Nguyen and Sanou have eight degrees between them—and combine their love of music with a love of teaching, through which they both earn their livelihoods. Nguyen teaches at Blackheath Conservatory, a private school, and also at two schools in poorer neighbourhoods—‘I believe passionately in helping people from all backgrounds.’ Sanou teaches one-toone at two schools in south-east London and also gives private lessons. They also find time to further their concert careers. Since graduating in 1999 Nguyen has toured the UK with Pimlico Opera and given concerts in Spain, China, the Netherlands, Ireland, Italy, France, and the USA. Sanou completed her Masters at Goldsmiths College, London, in the same year—with a much-acclaimed interpretation of Shostakovich’s Second Piano Concerto with Goldsmiths’ Sinfonia. Together, they often do concerts for good causes—at one charity performance they raised £3,000 for needy Vietnamese children.

REUNITED
It was on the day of the London Marathon in April 1993 that Nguyen managed to contact his family for the first time since leaving Vietnam. This was the result of a message that he had broadcast on the BBC World Service. A family friend in Vietnam happened to hear it, and told his family where he was. Somehow a message was sent to Nguyen, telling him the family’s phone number.

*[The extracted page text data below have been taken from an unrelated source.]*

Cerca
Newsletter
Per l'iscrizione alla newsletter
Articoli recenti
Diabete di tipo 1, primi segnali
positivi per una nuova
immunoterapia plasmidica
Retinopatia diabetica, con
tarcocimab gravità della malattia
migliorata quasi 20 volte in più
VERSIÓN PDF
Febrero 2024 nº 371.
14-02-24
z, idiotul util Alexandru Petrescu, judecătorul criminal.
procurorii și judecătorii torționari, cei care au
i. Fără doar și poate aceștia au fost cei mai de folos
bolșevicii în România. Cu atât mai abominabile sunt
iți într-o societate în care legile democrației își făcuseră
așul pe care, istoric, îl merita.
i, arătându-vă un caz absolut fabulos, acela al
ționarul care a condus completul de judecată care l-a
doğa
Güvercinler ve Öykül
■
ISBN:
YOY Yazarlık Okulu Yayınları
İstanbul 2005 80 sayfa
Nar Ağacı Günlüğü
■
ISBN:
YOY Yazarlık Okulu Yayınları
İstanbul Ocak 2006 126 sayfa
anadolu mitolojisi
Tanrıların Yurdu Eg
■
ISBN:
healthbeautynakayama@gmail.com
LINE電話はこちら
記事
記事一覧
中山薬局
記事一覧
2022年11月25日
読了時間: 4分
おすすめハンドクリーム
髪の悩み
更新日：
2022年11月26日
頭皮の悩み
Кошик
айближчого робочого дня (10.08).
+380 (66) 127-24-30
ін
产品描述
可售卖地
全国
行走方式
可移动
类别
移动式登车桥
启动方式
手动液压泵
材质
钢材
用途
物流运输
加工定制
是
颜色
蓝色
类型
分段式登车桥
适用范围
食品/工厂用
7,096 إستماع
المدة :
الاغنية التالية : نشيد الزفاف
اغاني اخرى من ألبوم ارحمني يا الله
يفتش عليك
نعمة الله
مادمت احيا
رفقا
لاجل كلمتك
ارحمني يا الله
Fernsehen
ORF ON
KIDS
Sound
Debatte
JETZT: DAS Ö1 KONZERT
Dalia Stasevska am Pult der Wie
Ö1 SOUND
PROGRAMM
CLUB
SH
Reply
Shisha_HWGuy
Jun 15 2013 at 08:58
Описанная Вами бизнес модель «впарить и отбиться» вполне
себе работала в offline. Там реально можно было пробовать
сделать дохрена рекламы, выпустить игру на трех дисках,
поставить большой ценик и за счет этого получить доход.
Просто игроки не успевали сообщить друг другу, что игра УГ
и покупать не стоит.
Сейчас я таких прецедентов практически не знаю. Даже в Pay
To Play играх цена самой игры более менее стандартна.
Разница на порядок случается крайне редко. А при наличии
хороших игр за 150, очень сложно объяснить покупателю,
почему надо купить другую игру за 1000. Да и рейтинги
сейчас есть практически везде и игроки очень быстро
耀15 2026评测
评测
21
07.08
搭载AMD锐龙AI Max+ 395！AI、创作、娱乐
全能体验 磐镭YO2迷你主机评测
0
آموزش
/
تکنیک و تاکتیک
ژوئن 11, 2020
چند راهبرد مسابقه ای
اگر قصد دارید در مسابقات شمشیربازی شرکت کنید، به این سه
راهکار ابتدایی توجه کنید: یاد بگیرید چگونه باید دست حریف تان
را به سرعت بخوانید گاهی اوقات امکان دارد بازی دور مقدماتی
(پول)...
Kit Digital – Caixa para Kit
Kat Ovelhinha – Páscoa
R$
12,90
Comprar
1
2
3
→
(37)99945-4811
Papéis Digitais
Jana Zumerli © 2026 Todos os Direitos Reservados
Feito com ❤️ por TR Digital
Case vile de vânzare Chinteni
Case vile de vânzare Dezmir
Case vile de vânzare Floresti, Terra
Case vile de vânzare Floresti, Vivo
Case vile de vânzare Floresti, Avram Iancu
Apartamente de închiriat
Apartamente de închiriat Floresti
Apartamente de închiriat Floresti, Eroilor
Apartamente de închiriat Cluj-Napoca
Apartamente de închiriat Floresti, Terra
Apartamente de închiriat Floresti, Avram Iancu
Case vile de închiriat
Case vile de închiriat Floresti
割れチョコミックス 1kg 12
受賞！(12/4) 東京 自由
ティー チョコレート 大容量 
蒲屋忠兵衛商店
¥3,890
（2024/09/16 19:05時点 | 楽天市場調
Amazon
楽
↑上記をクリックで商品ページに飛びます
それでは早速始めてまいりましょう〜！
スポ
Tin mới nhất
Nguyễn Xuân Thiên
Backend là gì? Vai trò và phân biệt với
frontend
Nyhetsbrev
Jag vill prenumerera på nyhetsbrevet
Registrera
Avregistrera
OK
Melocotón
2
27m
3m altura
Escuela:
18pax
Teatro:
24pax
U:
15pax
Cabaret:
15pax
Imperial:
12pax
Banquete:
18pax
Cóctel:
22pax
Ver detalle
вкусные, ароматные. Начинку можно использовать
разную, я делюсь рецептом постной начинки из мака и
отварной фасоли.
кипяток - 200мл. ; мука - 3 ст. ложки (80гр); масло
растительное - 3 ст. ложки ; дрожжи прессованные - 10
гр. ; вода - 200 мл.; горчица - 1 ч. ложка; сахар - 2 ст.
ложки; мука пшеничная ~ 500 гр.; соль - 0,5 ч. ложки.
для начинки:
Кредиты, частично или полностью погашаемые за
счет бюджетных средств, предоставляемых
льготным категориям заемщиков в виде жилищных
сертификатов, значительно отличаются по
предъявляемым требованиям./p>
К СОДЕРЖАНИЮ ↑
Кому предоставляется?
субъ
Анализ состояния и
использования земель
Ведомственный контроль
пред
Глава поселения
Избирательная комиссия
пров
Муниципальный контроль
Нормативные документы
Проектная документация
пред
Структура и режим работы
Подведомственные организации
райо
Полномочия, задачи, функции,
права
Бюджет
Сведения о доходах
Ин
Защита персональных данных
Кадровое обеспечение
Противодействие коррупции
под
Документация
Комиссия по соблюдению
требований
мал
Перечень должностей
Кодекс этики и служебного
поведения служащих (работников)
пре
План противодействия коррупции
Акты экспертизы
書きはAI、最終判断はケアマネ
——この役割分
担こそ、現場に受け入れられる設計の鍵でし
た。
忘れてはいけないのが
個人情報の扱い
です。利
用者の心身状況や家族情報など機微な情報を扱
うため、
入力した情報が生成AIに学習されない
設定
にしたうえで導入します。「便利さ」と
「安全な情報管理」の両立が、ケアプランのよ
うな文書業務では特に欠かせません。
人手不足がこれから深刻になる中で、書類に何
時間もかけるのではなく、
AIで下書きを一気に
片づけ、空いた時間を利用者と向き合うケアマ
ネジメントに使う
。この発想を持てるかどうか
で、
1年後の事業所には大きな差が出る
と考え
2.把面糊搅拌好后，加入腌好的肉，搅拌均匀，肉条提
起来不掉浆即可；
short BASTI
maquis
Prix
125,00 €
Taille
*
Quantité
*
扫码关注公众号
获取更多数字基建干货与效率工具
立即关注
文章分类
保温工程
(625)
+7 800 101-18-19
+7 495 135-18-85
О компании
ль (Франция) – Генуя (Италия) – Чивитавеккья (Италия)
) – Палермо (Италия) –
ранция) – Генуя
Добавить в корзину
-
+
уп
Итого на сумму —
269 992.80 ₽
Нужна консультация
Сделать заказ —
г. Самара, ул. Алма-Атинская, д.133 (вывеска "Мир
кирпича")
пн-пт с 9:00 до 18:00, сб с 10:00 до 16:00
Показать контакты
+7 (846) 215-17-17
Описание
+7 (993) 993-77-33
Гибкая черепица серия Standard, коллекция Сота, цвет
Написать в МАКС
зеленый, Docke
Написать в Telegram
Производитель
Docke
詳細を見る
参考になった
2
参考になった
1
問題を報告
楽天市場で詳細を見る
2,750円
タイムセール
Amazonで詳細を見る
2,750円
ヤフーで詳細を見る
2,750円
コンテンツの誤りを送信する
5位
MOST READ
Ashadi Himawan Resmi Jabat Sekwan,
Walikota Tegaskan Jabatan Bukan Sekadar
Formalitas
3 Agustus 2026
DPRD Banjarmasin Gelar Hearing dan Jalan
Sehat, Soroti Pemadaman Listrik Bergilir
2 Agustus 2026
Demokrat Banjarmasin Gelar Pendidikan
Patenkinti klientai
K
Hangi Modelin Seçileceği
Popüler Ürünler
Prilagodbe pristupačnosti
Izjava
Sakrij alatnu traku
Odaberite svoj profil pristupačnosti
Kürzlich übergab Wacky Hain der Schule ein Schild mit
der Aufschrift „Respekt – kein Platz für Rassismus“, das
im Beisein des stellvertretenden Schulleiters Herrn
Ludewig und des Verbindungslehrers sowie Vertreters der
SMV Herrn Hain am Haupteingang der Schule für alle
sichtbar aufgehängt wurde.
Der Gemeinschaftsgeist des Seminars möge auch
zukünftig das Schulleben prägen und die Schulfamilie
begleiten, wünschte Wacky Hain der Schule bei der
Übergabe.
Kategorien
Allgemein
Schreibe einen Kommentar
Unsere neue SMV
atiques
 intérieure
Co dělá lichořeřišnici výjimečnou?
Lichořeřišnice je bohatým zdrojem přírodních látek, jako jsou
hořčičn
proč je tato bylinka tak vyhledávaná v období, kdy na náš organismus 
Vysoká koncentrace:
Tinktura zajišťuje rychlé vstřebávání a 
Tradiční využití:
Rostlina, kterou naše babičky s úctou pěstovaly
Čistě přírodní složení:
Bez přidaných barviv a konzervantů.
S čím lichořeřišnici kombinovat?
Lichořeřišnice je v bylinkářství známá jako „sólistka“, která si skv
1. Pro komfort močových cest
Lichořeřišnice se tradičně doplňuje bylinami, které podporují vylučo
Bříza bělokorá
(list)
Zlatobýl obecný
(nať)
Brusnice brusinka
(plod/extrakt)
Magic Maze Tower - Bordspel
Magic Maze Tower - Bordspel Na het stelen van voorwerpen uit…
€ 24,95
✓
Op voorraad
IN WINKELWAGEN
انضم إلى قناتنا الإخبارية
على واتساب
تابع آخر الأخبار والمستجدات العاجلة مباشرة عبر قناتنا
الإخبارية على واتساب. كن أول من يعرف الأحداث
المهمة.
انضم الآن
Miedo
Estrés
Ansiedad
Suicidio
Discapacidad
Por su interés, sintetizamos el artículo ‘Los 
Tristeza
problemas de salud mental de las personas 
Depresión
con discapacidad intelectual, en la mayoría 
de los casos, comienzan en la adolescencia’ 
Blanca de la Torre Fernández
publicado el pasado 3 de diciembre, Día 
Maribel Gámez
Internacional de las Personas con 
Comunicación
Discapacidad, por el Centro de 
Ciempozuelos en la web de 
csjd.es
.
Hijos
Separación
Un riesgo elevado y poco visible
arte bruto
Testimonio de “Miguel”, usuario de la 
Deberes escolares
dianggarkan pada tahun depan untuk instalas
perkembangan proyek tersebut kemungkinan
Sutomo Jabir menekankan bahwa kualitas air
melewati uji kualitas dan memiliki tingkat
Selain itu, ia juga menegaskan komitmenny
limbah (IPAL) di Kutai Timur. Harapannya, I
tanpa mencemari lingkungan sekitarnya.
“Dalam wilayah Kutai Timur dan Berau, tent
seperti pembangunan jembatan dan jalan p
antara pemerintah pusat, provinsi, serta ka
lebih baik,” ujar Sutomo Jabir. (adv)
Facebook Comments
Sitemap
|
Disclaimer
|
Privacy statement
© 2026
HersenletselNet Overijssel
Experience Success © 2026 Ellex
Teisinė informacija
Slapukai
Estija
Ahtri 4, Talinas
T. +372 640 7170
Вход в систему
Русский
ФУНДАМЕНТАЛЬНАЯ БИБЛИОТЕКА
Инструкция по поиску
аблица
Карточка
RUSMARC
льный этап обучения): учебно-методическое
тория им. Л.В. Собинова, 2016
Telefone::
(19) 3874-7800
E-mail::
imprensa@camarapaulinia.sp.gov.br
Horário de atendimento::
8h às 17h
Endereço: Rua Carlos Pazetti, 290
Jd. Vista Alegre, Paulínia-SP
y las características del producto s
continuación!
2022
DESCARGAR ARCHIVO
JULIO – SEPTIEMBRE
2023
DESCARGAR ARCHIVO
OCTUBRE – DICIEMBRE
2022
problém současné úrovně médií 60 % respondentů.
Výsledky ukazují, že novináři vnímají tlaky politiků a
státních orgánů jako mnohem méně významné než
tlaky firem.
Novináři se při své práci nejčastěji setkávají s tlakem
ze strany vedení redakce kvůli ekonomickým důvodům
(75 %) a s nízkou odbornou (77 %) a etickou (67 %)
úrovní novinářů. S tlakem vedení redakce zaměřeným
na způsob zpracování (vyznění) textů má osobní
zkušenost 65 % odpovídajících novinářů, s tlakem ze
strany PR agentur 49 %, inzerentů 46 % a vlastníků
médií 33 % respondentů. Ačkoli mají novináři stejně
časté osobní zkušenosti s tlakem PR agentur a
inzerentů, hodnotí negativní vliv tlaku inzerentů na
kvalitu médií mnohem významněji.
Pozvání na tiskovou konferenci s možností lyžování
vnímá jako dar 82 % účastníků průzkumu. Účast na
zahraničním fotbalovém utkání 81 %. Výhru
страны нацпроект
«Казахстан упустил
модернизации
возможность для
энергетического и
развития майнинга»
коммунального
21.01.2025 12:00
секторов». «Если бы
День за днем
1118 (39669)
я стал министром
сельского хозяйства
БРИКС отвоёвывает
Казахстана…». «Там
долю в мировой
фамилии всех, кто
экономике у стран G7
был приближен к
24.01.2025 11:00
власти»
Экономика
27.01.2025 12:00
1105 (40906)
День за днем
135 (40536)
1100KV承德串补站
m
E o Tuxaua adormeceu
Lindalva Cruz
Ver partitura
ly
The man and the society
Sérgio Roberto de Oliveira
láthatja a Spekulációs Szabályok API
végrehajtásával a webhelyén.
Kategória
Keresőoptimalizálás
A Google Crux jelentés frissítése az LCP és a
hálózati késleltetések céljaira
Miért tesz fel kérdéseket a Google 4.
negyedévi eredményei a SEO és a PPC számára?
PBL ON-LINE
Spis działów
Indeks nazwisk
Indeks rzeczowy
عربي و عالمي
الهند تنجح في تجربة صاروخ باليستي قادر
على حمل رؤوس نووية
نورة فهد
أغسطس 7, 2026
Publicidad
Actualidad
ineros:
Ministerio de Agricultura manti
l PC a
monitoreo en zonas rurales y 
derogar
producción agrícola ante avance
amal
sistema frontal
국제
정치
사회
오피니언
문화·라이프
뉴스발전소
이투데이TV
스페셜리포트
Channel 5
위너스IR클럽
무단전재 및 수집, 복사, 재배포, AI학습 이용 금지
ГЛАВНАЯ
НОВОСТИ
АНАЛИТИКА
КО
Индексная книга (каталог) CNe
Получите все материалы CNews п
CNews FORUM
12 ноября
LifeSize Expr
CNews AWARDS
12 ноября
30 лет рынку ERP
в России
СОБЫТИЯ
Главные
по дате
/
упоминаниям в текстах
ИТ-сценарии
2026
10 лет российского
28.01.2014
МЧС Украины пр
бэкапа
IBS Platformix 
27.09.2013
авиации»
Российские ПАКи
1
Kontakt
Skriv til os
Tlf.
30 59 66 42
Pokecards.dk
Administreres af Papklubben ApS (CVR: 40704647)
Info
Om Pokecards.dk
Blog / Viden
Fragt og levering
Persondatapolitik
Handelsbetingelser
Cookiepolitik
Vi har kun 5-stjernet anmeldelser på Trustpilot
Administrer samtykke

Since then Nguyen and Sanou have visited both Vietnam and Japan, appreciating all the gifts that he and Sanou have been given: ‘Thanks to music, art and enormous luck, I survived. Not many of my fellowcountrymen have the luxury of being free and being able to share creativity.’

AMBASSADORS FOR PEACE
Phuong Nguyen and Miho Sanou’s visit to Caux was sponsored by Gillian Humphreys and the London-based Concordia Foundation, whose website proclaims: ‘building bridges through music and the arts’. Nguyen echoes this thought: ‘At our wedding there were people of 20 different languages. Music is a way of bridging between languages, and of expressing things that you are not allowed to speak. We see ourselves as ambassadors for peace through music and the arts.’